Parece-me que George Didi-Huberman chegou ao que queria, isto é, fortificar em si uma vontade nada menos que desejável, um querer tornar possível e transmissível um ato praticado de não ficar lá, nesse além do desejo que é também um aquém, em não recuar diante de qualquer apreensão – seja aquela da crítica ou da indiferença, da indignação ou dos mal entendidos, mas cumprir, em pessoa, essa viagem que acredito destacar o registro dos deveres, no que tange à dívida.
Há lugar para mencionar que essa viagem sucede à Images malgré tout [2004], fazendo, assim, desta última uma etapa num percurso inacabado.
O primeiro desses deveres foi, portanto, fazer essa viagem. O segundo, incluído no primeiro, mas em nada previsível, terá sido produzir, em seguida, alguma coisa que testemunhe sua empreitada, após ter posto em marcha essa viagem a Auschwitz Birkenau, e, efetivamente, ter cumprido uma visita a esses lugares: a sua própria visita.

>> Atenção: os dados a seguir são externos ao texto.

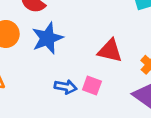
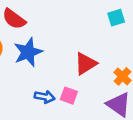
red triangle: (110, 51) -> (85, 64), turned -45

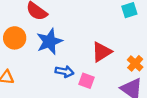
blue arrow: (45, 97) -> (64, 72), moved

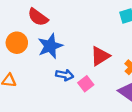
pink square: (87, 81) -> (86, 84), turned 32

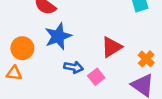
orange circle: (17, 43) -> (22, 48), moved

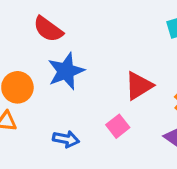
blue arrow: (74, 67) -> (66, 139), moved

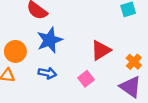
blue arrow: (66, 139) -> (47, 73), moved

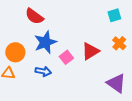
orange cross: (134, 62) -> (119, 43), moved
pink square: (86, 79) -> (66, 57), moved

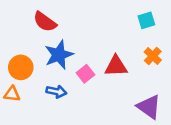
red triangle: (90, 51) -> (116, 66), turned 30

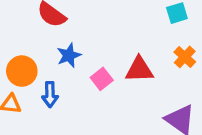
blue star: (59, 55) -> (69, 55), size x0.7
blue arrow: (56, 92) -> (50, 95), moved, turned 78

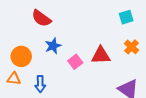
blue arrow: (50, 95) -> (40, 84), moved

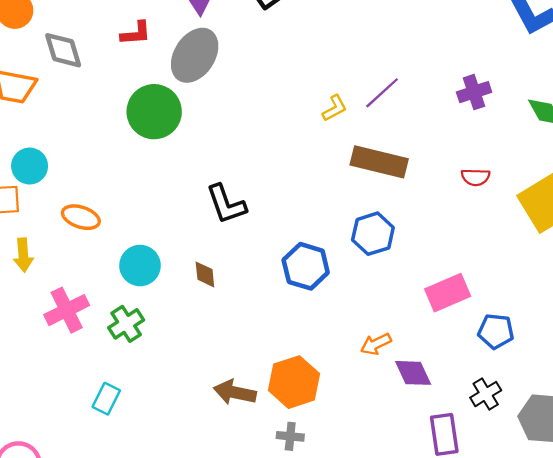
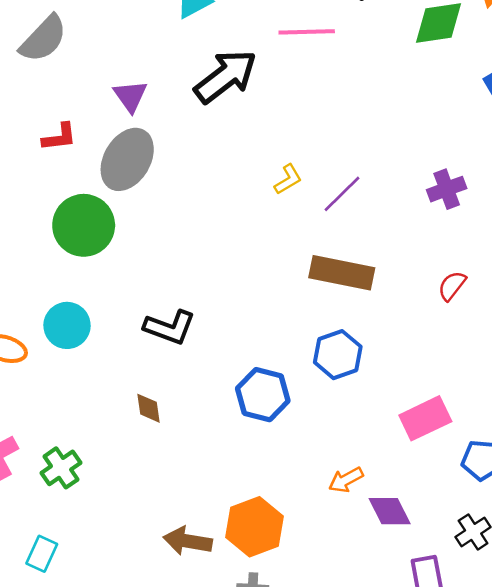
yellow L-shape: (335, 108) -> (288, 179), moved
red semicircle: (475, 177) -> (452, 286), turned 128
black L-shape: (226, 204) -> (170, 327), turned -48
cyan circle: (140, 266) -> (67, 325), moved

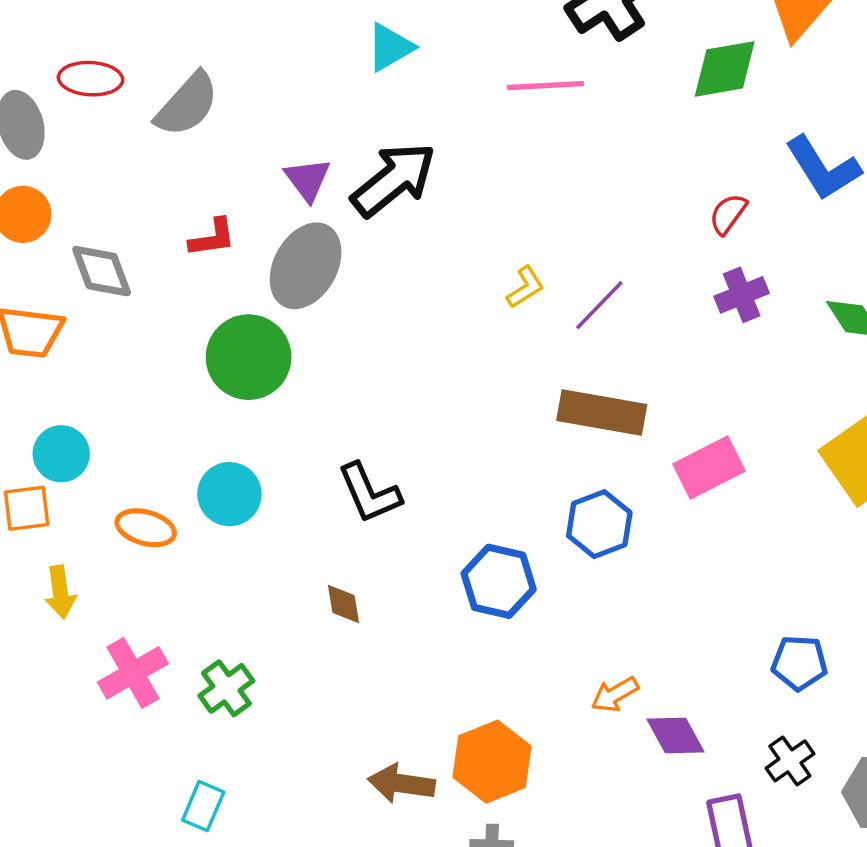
black arrow: (226, 76) -> (394, 180), moved
red semicircle: (452, 286) -> (728, 214), moved
black L-shape: (170, 327) -> (369, 493), turned 48
pink rectangle: (425, 418) -> (709, 468), moved

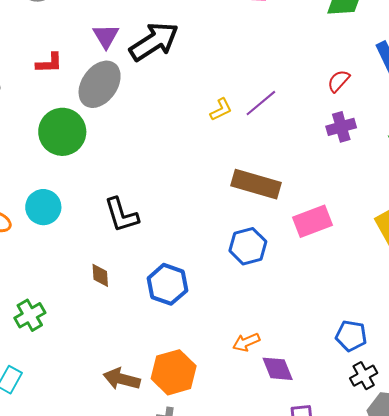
purple line: (599, 305) -> (261, 103), moved
blue hexagon: (499, 581) -> (167, 284), moved
black cross: (790, 761) -> (364, 376), moved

Lendo seu livro, olhando as fotografias que fez e nele incluiu como contraponto em vista dos textos que escreveu, devo dizer que os imensos preconceitos que seu livro despertou em mim se desfizeram um a um, logo que entendi do que iria se tratar. Creio que é porque a leitura desses textos me fez escutar que G. Didi-Huberman não teve medo de ser quem ele era, e, por isso, conseguiu transmitir, numa tonalidade que soube captar, e que o ultrapassa, quem ele era fazendo aquilo, e portanto, já não é mais repentino: aquele que queria ir a Auschwitz Birkenau e, ao mesmo tempo, não queria, aquele que em sonho – mas que sonho – já tinha ido mil vezes, aquele que queria tudo menos ir lá, aquele que quis escrever, mas disso não conseguiu escrever muito, e especialmente, sobre o tema das fotografias relativas à verdade contida naquele nome e naquele lugar, com as inúmeras facetas de verdade infinita e indizível, sempre traída pela palavra daqueles que a quiseram revelar, sem ter achado o ponto a partir do qual deixar o leitor escutar sua própria participação, sua responsabilidade, deixar perceptível seu motivo na partitura, ele que aguardava um sinal qualquer para se pôr em movimento.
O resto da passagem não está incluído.